Die Freude des Torhüters auf den Elfmeter

Ich will Präsident werden und der Korruption in meinem Land ein Ende setzen,” sagte Südamerikas Fußballer des Jahres 1996. Bevor es vielleicht einmal soweit sein könnte, wird er für sein Land nach Frankreich fahren und dort zumindest versuchen das eigene Tor sauber zu halten.
José Luis Felix Chilavert González, 32 Jahre alt, Torwart und paraguayischer Staatsbürger, hat einen großen Anteil daran, daß Paraguay nach zwölf Jahren Wartezeit wieder zur Endrunde einer Fußballweltmeisterschaft fahren wird. Dabei verhinderte Chilavert nicht nur jede Menge Tore gegnerischer Stürmer, er schoß und schießt selber welche: Als der Schiedsrichter kurz vor Ende des Qualifikationsspiels gegen Argentinien Freistoß gepfiffen hatte, schnappte er sich den Ball, legte ihn sich zurecht und zirkelt ihn aus 20 Metern zum 1:1 Endstand ins Tor des argentinischen Gastgebers. Für Chilavert nichts Ungewöhnliches, hat er doch während seiner bisherigen Karriere als Torhüter schon über dreißig Mal ins gegenerische Netz getroffen. Die Mehrzahl davon als sicherer Elfmeterschütze vom ominösen Punkt.
Als Gruppenzweiter hinter Argentinien schaffte Paraguay den Sprung zur WM. Und die Argentinier wurmt es heute noch, daß sie dabei im eigenen Land ausgerechnet gegen Paraguay unentschieden spielten. Der Schütze zum Ausgleich bekommt das fast an jedem Spieltag der Liga zu spüren, denn als Vereinsspieler hütet José Luis Chilavert das Tor des argentinischen Spitzenclubs Vélez Sarsfield. Und auch das mit Erfolg: Beim Abbruch der laufenden Rückrundensaison steht er mit seinem Verein an der Tabellenspitze, hat von sechzehn Spielen nur eines verloren und mit zwölf Gegentreffern die wenigsten Tore von allen kassiert.

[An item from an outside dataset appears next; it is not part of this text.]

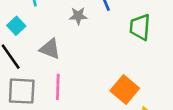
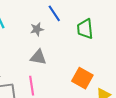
gray triangle: (50, 49) -> (38, 57), moved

Zwar fehlen noch drei Spieltage, aber alles spricht für Vélez als Meister, wenn, ja wenn die Runde zu Ende gespielt wird.

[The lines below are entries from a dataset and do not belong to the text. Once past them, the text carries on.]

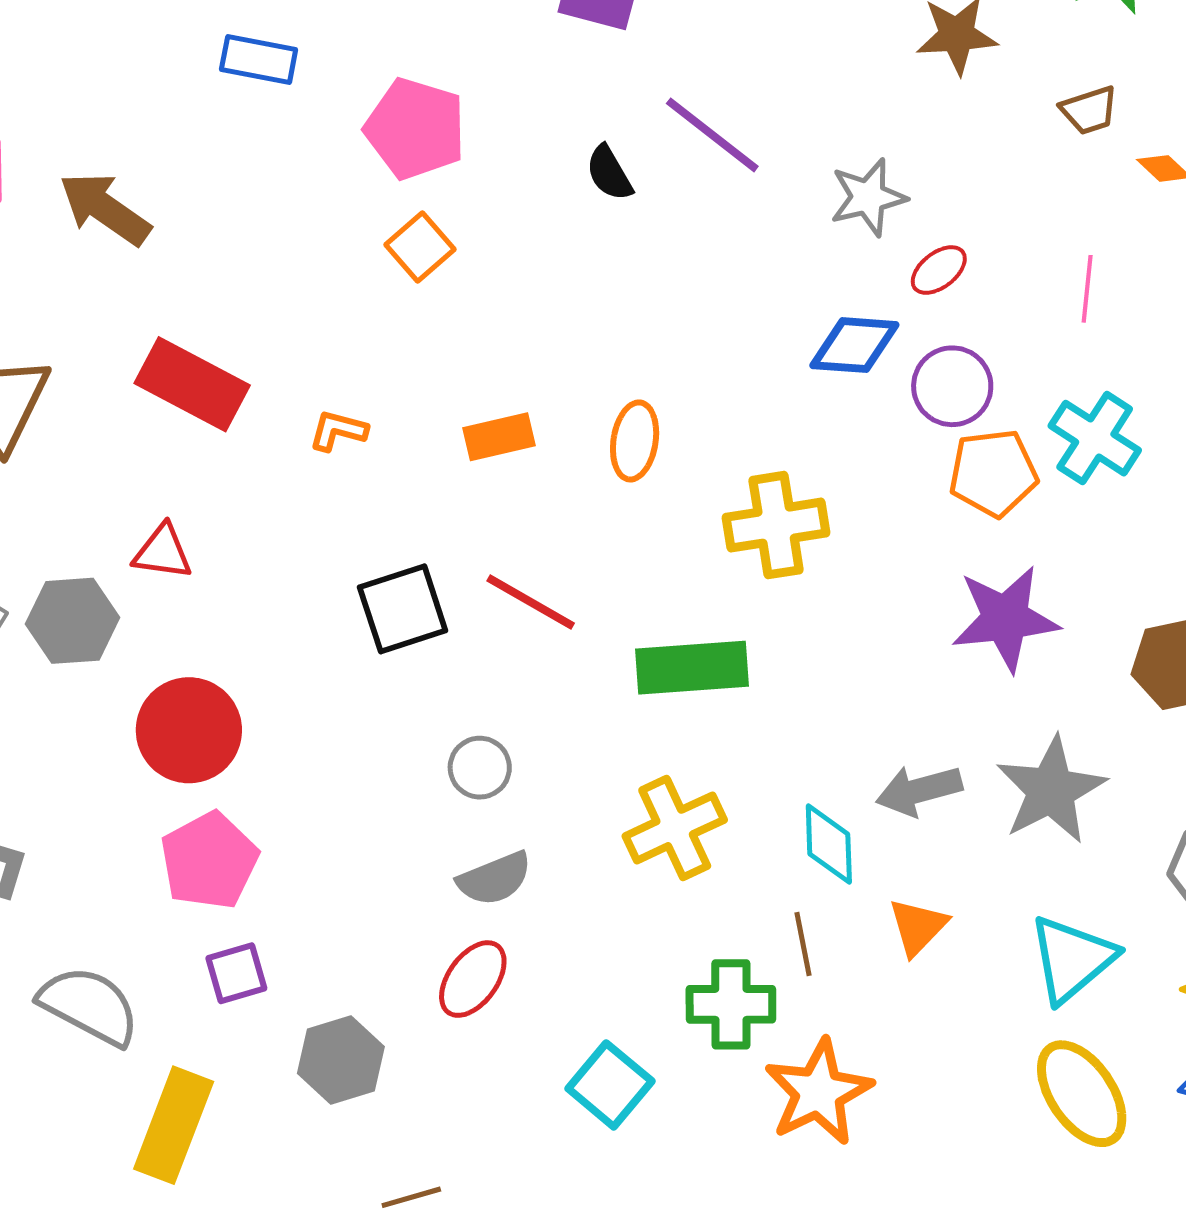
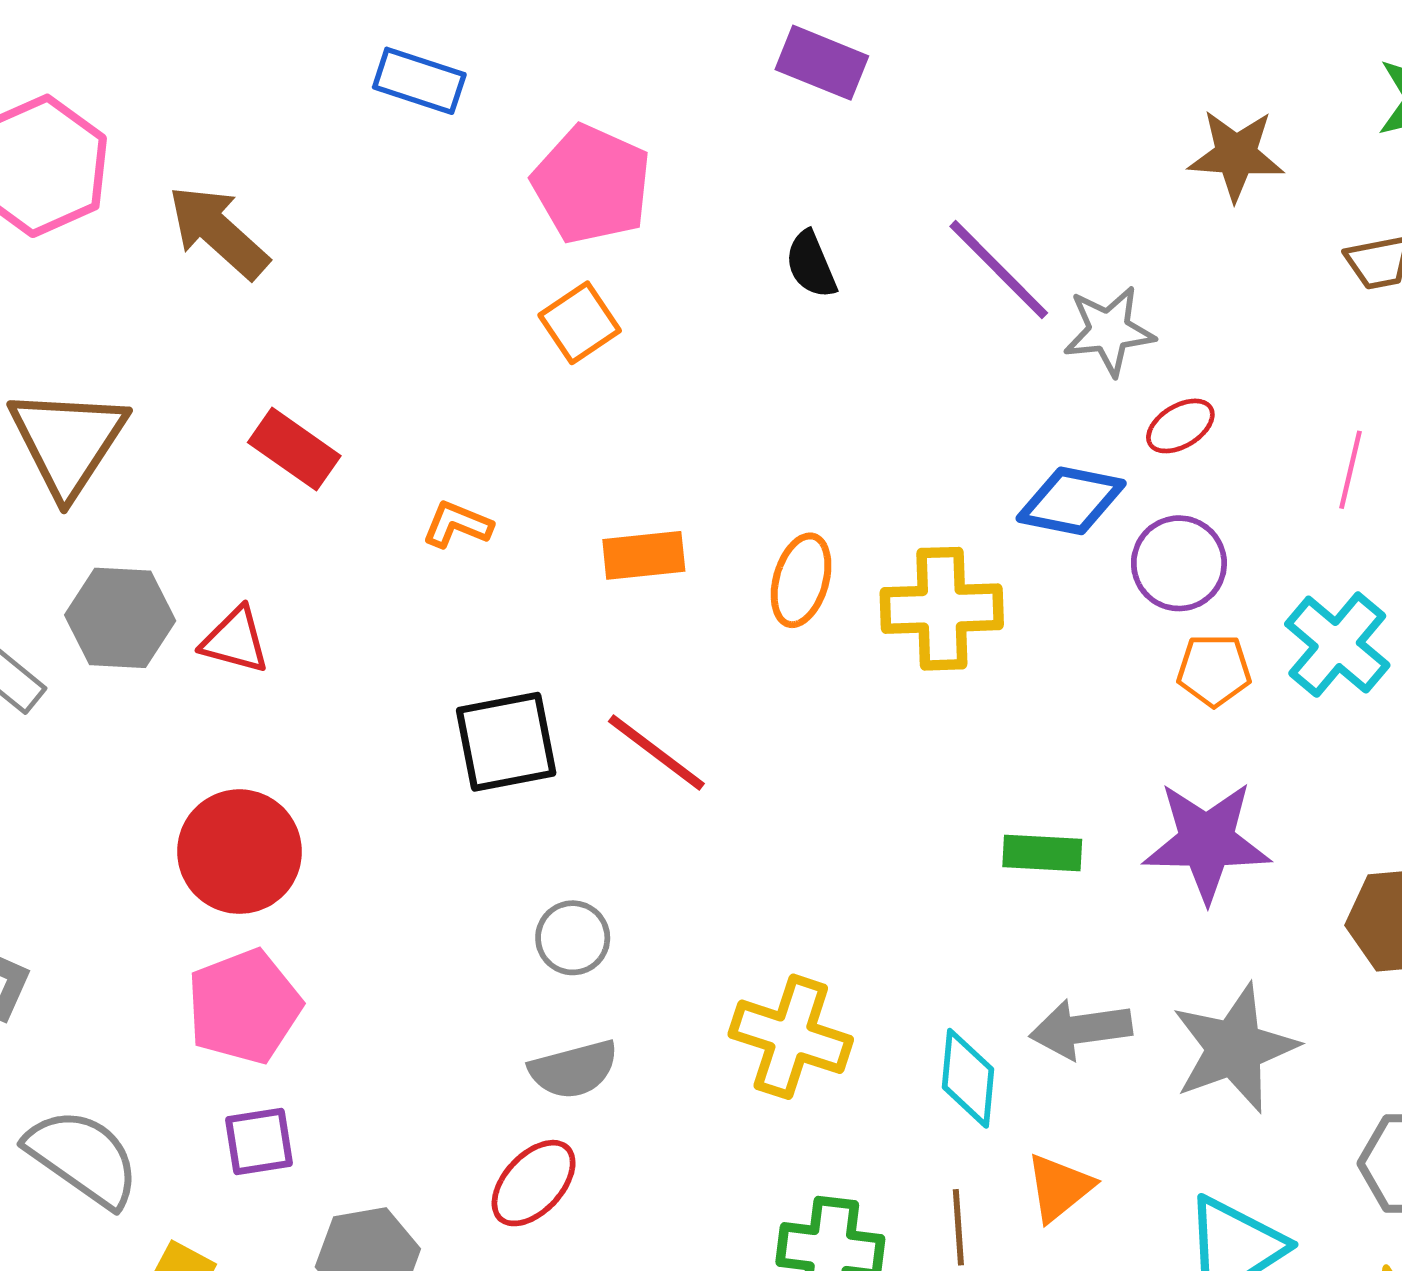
purple line: (712, 135) -> (999, 270), moved
red rectangle: (192, 384) -> (294, 449), size x0.7
orange pentagon: (993, 473) -> (1214, 670), size x0.7
yellow cross: (776, 525) -> (942, 609), moved
gray hexagon: (72, 621) -> (120, 618), moved
green rectangle: (692, 668) -> (1042, 853), moved, size x0.6
yellow cross: (675, 828) -> (791, 1037), turned 36
brown line: (803, 944) -> (958, 1227), moved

Daß die Saison in Argentinien wegen der Gewalt auf den Rängen vorerst abgebrochen wurde, liegt nicht an Chilavert. Aber ein Vorbild im Sinne von ‘Keine Macht den Doofen’ ist Chilavert beileibe nicht. Er gilt als undiszipliniert, arrogant, exzentrisch, cholerisch und als guter Schauspieler. Außerhalb des Spielfeldes wurde er im September 1996, pikanterweise kurz nach seinem 1:1-Ausgleich, von einem argentinischen Zivilgericht zu drei Monaten Gefängnis und einer dreizehnmonatigen Spielsperre verurteilt, weil er zwei Jahre zuvor einen Platzwart verprügelt hatte. Ins Gefängnis ging er allerdings nicht und auch die Spielsperre wurde vom argentinischen Verband ausgesetzt. Während der Qualifikationsrunde wurde er nach einer Faustkampfeinlage gegen den kolumbianischen Spitzenspieler Faustino Asprilla für fünf Spiele gesperrt und auch in der nun ausgesetzten Rückrundensaison stand er wegen unsportlichem Verhaltens nicht alle sechzehn Begegnungen im Tor.

Prügelknabe Chilavert

Trotz Negativschlagzeilen nach Prügelszenen ist Chilavert der unumstrittene Star der paraguayischen Nationalelf. Ein überragender Keeper, reaktionsschnell auf der Linie, mit gutem Stellungsspiel, und er kann Fußball spielen. Eine Eigenschaft, die nicht jeder Torwart besitzt. Seine Laufbahn begann bei seinem Heimatverein Sportivo Luqueño. Bereits mit fünfzehn Jahren stand er im Tor der ersten Mannschaft. Mit achtzehn wechselte er 1984 zu Guariní Asunción in die erste Liga. Und, logisch, das Ausland kaufte ihn weg: Ein Jahr später stand er im Tor des argentinischen Erstligisten San Lorenzo. Vier Jahre später zog es ihn zu Real Zaragoza in die spanische Liga, aus der er 1992 noch immer ohne irgendeinen bedeutenden Titel nach Argentinien zum Renommierverein Vélez Sarsfield zurückkehrte. Hier begann das Titelsammeln: Dreimal hat er die argentinische Meisterschaft, 1994 die Copa Libertadores (südamerikanischer Vereinsmeisterpokal), danach gegen den AC Mailand den Weltpokal für Vereinsmannschaften und 1996 die Supercopa gewonnen. Auch als Einzelspieler heimste er einige Titel ein: 1995 Argentiniens Fußballer des Jahres, 1996 Südamerikas Fußballer des Jahres und 1997 wurde er gar zum Welttorhüter des Jahres gewählt.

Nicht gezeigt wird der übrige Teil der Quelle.